» **Prompt**
Starting at the line that holds "San Francisco" and stopping at the line that holds "charge, removal of", restate the records below word for word, with both of those lines included.

» **Records for the task**

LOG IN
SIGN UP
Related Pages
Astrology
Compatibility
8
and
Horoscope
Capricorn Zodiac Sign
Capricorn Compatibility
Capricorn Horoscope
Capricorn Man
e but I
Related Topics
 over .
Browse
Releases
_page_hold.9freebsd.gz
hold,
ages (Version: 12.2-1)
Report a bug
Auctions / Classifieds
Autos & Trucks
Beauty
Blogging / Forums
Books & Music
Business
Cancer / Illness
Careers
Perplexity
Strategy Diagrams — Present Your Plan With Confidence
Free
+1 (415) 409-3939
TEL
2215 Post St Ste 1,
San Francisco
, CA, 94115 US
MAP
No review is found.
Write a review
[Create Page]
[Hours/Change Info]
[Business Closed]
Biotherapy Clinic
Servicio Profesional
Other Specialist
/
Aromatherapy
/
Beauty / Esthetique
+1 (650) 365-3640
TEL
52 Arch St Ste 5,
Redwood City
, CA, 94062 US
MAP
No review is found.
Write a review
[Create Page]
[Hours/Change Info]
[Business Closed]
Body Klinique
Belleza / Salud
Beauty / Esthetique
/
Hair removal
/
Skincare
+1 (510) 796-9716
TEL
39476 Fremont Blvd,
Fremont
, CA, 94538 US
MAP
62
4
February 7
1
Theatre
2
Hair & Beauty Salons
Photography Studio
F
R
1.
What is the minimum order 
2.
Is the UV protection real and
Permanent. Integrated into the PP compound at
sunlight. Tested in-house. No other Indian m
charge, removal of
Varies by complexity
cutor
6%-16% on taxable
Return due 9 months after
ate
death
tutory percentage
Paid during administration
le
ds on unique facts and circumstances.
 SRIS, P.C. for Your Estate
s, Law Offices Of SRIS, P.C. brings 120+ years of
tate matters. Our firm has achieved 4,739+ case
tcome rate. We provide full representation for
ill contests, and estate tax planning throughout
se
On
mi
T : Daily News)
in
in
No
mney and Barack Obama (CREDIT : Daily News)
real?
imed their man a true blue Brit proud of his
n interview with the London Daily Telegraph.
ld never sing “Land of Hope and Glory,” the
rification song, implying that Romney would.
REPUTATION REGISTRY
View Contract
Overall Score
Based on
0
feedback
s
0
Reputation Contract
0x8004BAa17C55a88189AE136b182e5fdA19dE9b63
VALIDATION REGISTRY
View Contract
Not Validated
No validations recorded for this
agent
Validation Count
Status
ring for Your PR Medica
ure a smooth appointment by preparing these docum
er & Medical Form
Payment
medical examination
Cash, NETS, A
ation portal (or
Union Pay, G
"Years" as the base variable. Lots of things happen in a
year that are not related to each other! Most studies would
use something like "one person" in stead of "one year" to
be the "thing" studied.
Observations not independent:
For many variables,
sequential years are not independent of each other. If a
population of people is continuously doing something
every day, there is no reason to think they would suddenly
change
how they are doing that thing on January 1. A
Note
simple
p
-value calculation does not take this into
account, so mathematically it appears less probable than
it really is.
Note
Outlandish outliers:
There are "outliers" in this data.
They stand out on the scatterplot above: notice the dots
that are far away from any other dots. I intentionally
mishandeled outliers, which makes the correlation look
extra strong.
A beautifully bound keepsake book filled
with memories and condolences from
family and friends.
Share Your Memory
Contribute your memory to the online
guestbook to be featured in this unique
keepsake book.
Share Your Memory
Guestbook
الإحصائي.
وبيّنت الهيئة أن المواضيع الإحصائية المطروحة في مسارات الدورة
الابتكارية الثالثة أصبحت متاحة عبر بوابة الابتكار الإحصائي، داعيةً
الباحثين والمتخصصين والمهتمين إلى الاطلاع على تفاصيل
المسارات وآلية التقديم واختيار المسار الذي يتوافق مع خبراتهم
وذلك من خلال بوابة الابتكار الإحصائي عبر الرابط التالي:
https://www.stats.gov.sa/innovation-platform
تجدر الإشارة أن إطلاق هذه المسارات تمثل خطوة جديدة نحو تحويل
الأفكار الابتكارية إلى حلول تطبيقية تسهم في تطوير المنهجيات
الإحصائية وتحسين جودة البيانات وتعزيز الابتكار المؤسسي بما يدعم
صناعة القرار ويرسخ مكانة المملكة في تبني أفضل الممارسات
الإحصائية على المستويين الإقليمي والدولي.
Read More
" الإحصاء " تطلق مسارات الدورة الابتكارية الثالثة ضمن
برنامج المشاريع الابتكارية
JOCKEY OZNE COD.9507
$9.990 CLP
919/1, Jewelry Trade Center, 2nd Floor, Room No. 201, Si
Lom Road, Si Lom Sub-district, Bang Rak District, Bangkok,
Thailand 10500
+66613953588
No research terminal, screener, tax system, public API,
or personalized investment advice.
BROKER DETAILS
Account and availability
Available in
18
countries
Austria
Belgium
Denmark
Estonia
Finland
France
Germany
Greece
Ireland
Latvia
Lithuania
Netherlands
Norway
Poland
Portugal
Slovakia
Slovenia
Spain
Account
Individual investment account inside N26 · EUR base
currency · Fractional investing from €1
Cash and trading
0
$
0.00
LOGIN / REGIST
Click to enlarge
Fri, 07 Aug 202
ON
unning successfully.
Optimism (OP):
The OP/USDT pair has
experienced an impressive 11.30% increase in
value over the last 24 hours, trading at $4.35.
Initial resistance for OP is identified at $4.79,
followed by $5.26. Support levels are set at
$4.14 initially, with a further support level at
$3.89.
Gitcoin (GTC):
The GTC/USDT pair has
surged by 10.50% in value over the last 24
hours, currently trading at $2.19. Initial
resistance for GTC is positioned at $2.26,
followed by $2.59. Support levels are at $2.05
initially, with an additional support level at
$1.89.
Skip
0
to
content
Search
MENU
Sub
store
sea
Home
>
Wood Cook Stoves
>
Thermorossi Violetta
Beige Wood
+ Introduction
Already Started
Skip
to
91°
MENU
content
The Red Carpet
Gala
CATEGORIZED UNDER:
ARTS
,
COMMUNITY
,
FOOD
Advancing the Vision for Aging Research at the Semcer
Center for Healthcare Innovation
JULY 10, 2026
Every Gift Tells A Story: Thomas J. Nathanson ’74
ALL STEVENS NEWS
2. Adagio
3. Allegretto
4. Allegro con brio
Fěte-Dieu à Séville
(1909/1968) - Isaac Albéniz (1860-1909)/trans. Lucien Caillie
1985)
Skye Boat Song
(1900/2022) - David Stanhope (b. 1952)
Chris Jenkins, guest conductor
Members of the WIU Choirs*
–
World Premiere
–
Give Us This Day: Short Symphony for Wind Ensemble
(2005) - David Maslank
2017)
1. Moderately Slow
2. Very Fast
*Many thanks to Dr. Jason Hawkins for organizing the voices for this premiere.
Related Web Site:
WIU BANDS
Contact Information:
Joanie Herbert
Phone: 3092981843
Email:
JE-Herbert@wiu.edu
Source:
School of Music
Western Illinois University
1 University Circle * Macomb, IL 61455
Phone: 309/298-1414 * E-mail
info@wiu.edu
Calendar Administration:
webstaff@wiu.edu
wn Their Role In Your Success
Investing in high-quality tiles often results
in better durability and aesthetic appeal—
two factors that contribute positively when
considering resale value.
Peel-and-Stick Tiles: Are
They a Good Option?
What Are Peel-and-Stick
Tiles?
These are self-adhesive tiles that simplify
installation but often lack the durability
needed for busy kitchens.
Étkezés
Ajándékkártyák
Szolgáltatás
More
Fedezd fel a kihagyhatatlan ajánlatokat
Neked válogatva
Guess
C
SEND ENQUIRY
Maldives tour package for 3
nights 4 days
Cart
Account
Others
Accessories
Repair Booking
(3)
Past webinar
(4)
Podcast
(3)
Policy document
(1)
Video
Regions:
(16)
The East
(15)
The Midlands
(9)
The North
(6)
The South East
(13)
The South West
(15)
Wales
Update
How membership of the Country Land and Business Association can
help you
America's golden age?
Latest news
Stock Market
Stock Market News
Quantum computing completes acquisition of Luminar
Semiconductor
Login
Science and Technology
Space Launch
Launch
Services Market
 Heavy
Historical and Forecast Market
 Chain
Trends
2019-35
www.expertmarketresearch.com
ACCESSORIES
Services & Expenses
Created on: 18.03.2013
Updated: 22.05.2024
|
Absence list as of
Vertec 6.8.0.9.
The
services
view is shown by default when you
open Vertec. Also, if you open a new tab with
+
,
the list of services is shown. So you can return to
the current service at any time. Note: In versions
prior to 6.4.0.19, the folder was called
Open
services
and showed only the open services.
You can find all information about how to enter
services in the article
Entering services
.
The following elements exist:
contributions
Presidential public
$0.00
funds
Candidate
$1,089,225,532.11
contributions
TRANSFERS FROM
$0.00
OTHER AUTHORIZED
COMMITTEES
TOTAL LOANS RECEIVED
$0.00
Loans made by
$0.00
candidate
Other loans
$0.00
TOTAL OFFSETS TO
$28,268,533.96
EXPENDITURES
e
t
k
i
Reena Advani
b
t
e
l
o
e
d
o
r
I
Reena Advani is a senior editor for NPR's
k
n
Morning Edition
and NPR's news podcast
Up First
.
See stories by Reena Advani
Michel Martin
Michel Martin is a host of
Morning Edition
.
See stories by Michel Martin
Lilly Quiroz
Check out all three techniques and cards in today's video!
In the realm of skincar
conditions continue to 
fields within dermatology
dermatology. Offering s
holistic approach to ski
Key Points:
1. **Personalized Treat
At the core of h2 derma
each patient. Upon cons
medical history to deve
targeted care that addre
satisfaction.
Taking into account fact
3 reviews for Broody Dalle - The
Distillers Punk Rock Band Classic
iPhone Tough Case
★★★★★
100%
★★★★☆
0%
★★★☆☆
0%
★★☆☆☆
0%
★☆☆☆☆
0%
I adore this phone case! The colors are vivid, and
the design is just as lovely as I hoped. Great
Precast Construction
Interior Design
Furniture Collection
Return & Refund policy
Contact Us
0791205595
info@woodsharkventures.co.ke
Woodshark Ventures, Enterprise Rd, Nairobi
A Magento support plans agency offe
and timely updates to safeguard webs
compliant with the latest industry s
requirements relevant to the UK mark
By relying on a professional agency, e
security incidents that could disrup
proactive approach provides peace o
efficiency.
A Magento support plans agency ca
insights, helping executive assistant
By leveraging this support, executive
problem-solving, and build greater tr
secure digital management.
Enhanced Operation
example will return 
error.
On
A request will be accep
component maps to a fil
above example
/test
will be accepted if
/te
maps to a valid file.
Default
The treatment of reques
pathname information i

» **Reply to the task**
San Francisco
, CA, 94115 US
MAP
No review is found.
Write a review
[Create Page]
[Hours/Change Info]
[Business Closed]
Biotherapy Clinic
Servicio Profesional
Other Specialist
/
Aromatherapy
/
Beauty / Esthetique
+1 (650) 365-3640
TEL
52 Arch St Ste 5,
Redwood City
, CA, 94062 US
MAP
No review is found.
Write a review
[Create Page]
[Hours/Change Info]
[Business Closed]
Body Klinique
Belleza / Salud
Beauty / Esthetique
/
Hair removal
/
Skincare
+1 (510) 796-9716
TEL
39476 Fremont Blvd,
Fremont
, CA, 94538 US
MAP
62
4
February 7
1
Theatre
2
Hair & Beauty Salons
Photography Studio
F
R
1.
What is the minimum order 
2.
Is the UV protection real and
Permanent. Integrated into the PP compound at
sunlight. Tested in-house. No other Indian m
charge, removal of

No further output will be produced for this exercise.